**YOUR GOAL**
Apart from the pictures, print the data below exactly as given.

**INFORMATION SHOWN**
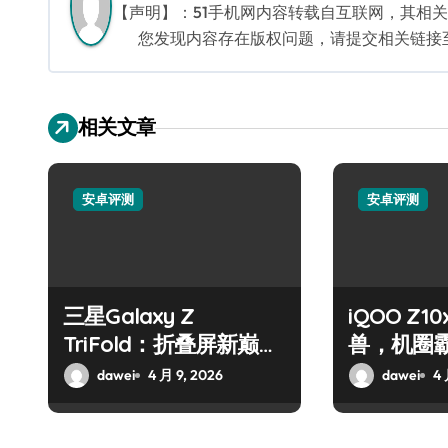
航
【声明】：51手机网内容转载自互联网，其相
您发现内容存在版权问题，请提交相关链接至邮箱
相关文章
安卓评测
安卓评测
三星Galaxy Z
iQOO Z
TriFold：折叠屏新巅
兽，机圈
峰，手机高手必看！
dawei
4 月 9, 2026
dawei
4 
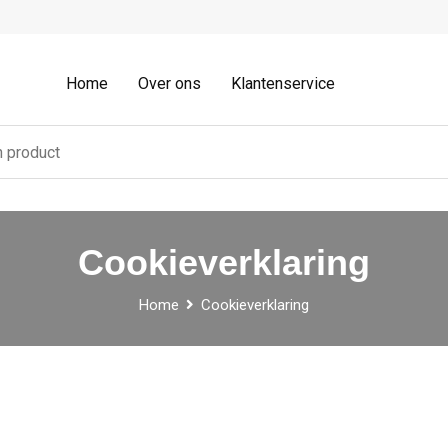
Home
Over ons
Klantenservice
Cookieverklaring
Home
Cookieverklaring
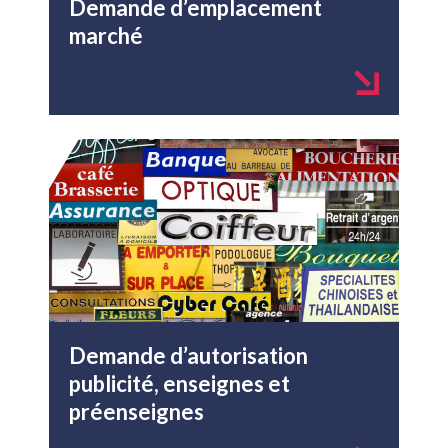
Demande d’emplacement
marché
Demande d’autorisation
publicité, enseignes et
préenseignes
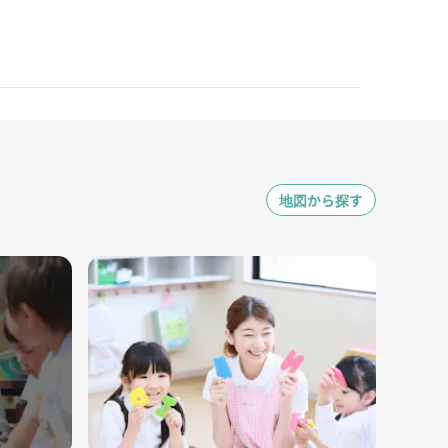
地図から探す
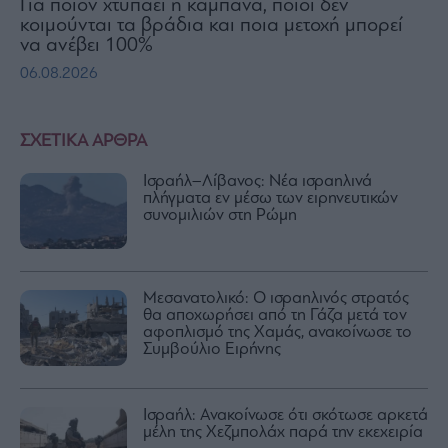
Για ποιον χτυπάει η καμπάνα, ποιοι δεν
κοιμούνται τα βράδια και ποια μετοχή μπορεί
να ανέβει 100%
06.08.2026
ΣΧΕΤΙΚΑ ΑΡΘΡΑ
Ισραήλ–Λίβανος: Νέα ισραηλινά
πλήγματα εν μέσω των ειρηνευτικών
συνομιλιών στη Ρώμη
Μεσανατολικό: Ο ισραηλινός στρατός
θα αποχωρήσει από τη Γάζα μετά τον
αφοπλισμό της Χαμάς, ανακοίνωσε το
Συμβούλιο Ειρήνης
Ισραήλ: Ανακοίνωσε ότι σκότωσε αρκετά
μέλη της Χεζμπολάχ παρά την εκεχειρία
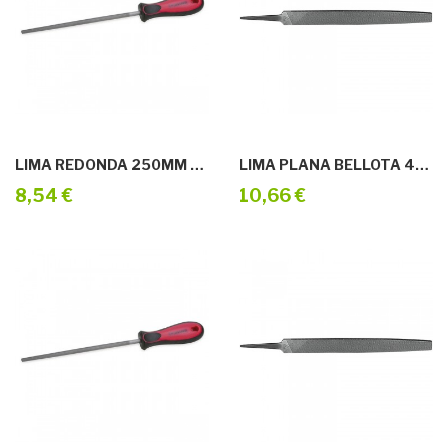
LIMA REDONDA 250MM M/BIMAT.GRANO ENTREF.
LIMA PLANA BELLOTA 4001-E.6
8,54 €
10,66 €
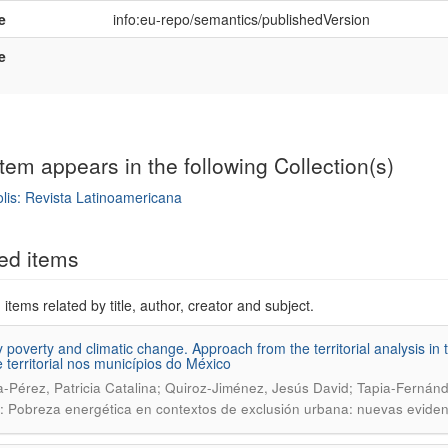
e
info:eu-repo/semantics/publishedVersion
e
item appears in the following Collection(s)
lis: Revista Latinoamericana
mple item record
ed items
items related by title, author, creator and subject.
 poverty and climatic change. Approach from the territorial analysis i
e territorial nos municípios do México
-Pérez, Patricia Catalina; Quiroz-Jiménez, Jesús David; Tapia-Fernán
: Pobreza energética en contextos de exclusión urbana: nuevas eviden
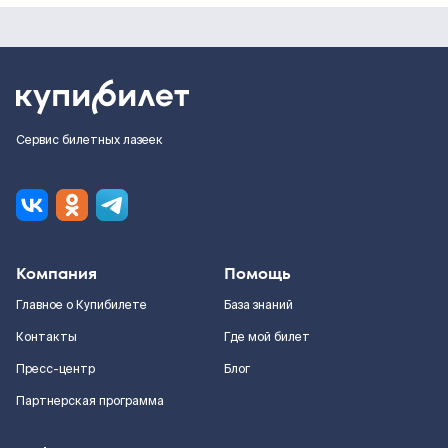
Сервис билетных лазеек
Компания
Помощь
Главное о Купибилете
База знаний
Контакты
Где мой билет
Пресс-центр
Блог
Партнерская программа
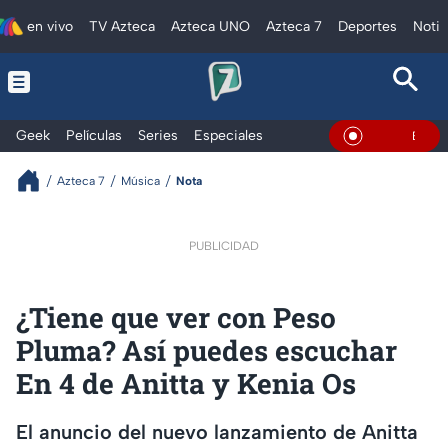
en vivo
TV Azteca
Azteca UNO
Azteca 7
Deportes
Notic
Geek
Películas
Series
Especiales
En Vivo
Azteca 7
Música
Nota
PUBLICIDAD
¿Tiene que ver con Peso
Pluma? Así puedes escuchar
En 4 de Anitta y Kenia Os
El anuncio del nuevo lanzamiento de Anitta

**SOLUTION BELOW**
航
【声明】：51手机网内容转载自互联网，其相
您发现内容存在版权问题，请提交相关链接至邮箱
相关文章
安卓评测
安卓评测
三星Galaxy Z
iQOO Z
TriFold：折叠屏新巅
兽，机圈
峰，手机高手必看！
dawei
4 月 9, 2026
dawei
4 
Home
Over ons
Klantenservice
Cookieverklaring
Home
Cookieverklaring
Demande d’emplacement
marché
Demande d’autorisation
publicité, enseignes et
préenseignes
地図から探す
Για ποιον χτυπάει η καμπάνα, ποιοι δεν
κοιμούνται τα βράδια και ποια μετοχή μπορεί
να ανέβει 100%
06.08.2026
ΣΧΕΤΙΚΑ ΑΡΘΡΑ
Ισραήλ–Λίβανος: Νέα ισραηλινά
πλήγματα εν μέσω των ειρηνευτικών
συνομιλιών στη Ρώμη
Μεσανατολικό: Ο ισραηλινός στρατός
θα αποχωρήσει από τη Γάζα μετά τον
αφοπλισμό της Χαμάς, ανακοίνωσε το
Συμβούλιο Ειρήνης
Ισραήλ: Ανακοίνωσε ότι σκότωσε αρκετά
μέλη της Χεζμπολάχ παρά την εκεχειρία
LIMA REDONDA 250MM M/BIMAT.GRANO ENTREF.
LIMA PLANA BELLOTA 4001-E.6
8,54 €
10,66 €
e
info:eu-repo/semantics/publishedVersion
e
item appears in the following Collection(s)
lis: Revista Latinoamericana
mple item record
ed items
items related by title, author, creator and subject.
 poverty and climatic change. Approach from the territorial analysis i
e territorial nos municípios do México
-Pérez, Patricia Catalina; Quiroz-Jiménez, Jesús David; Tapia-Fernán
: Pobreza energética en contextos de exclusión urbana: nuevas eviden
Сервис билетных лазеек
Компания
Помощь
Главное о Купибилете
База знаний
Контакты
Где мой билет
Пресс-центр
Блог
Партнерская программа
en vivo
TV Azteca
Azteca UNO
Azteca 7
Deportes
Notic
Geek
Películas
Series
Especiales
En Vivo
Azteca 7
Música
Nota
PUBLICIDAD
¿Tiene que ver con Peso
Pluma? Así puedes escuchar
En 4 de Anitta y Kenia Os
El anuncio del nuevo lanzamiento de Anitta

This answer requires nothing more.